What Aussies and Kiwis would (and wouldn’t) take a pay cut for, and why the four-day workweek is still on the table
What Aussies and Kiwis would (and wouldn’t) take a pay cut for, and why the four-day workweek is still on the table

What would you take a pay cut for?
It’s the kind of question that sparks a quick gut response but, when you sit with it, the answer gets complicated. For workers across Australia and New Zealand, the trade-offs between salary, wellbeing, flexibility, and values have never been sharper.
According to LinkedIn’s latest Workforce Confidence Index, nearly one in three Australians (32%) say they’d be willing to compromise on their salary if it meant more flexibility. The same number (31%) would do it for stronger values alignment, while 29% would accept less money for a more reasonable workload.

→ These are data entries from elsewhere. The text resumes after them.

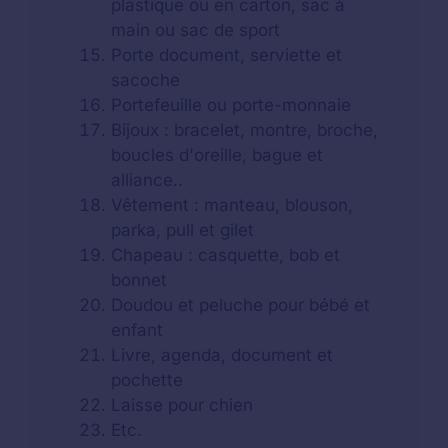
plastique ou en carton, sac à
main ou sac de sport
Porte document, serviette et
sacoche
Portefeuille ou porte-monnaie
Bijoux : bracelet, montre, broche,
boucles d'oreille, bague et
alliance..
Vêtement : manteau, blouson,
parka, pull et gilet
Chapeau : casquette, bob et
bonnet
Doudou et peluche pour bébé et
enfant
Livre, agenda, document et
pochette
Laisse pour chien
Etc.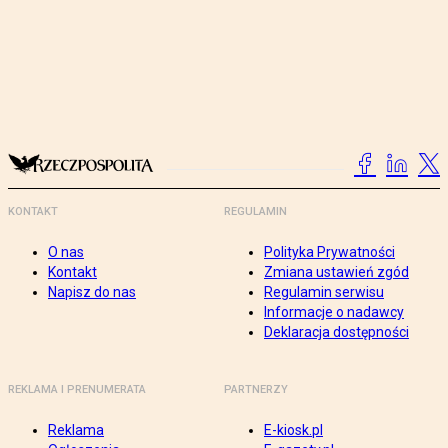
KONTAKT
REGULAMIN
O nas
Polityka Prywatności
Kontakt
Zmiana ustawień zgód
Napisz do nas
Regulamin serwisu
Informacje o nadawcy
Deklaracja dostępności
REKLAMA I PRENUMERATA
PARTNERZY
Reklama
E-kiosk.pl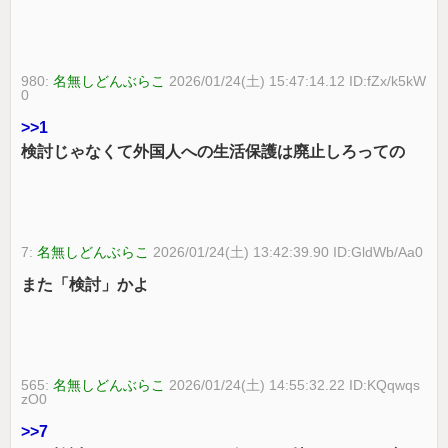
980:
名無しどんぶらこ
2026/01/24(土) 15:47:14.12 ID:fZx/k5kW
0
>>1
検討じゃなくて外国人への生活保護は廃止しろっての
7:
名無しどんぶらこ
2026/01/24(土) 13:42:39.90 ID:GldWb/Aa0
また「検討」かよ
565:
名無しどんぶらこ
2026/01/24(土) 14:55:32.22 ID:KQqwqs
zO0
>>7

The story slightly shifts when we look at our own survey of 760 professionals. Flexibility ranked lower, with just 23% saying they’d take a pay cut for it. A bigger share of 35% said they’d do it for work-life balance and to avoid burnout. Only 4% cared enough about values alignment to trade salary, while a blunt 38% made it clear: “Pay cut? Hard pass.”
The reality check
The comments from our survey tell a bigger story about trust, trade-offs, and the limits of compromise. A few standouts:
- “Do the top brass ever get asked this question?”

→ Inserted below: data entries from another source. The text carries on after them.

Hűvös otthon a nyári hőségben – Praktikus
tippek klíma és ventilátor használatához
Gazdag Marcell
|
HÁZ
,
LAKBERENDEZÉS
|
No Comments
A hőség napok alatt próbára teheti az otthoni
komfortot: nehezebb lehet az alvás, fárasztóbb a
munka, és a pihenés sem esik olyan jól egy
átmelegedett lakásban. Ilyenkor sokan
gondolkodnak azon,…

- “I have taken a pay cut when I could get a better work-life balance… but most people need the money as cost of living is not reducing.”
- “I’ll take values alignment, work life balance and flexibility — and expect a pay rise because my productivity will be higher.”
- “Why would anyone take a cut in pay… when you know the CEO and most of the C-suite are still making bank off your personal efforts? Wake up people and demand what you are worth.”
The sentiment is clear: while people want balance and flexibility, they’re not naïve about the financial pressures they’re under, nor the inequities they see in executive pay. Salary remains a non-negotiable foundation and in today’s economy, many feel they shouldn’t have to choose between being paid fairly and working in a way that sustains them.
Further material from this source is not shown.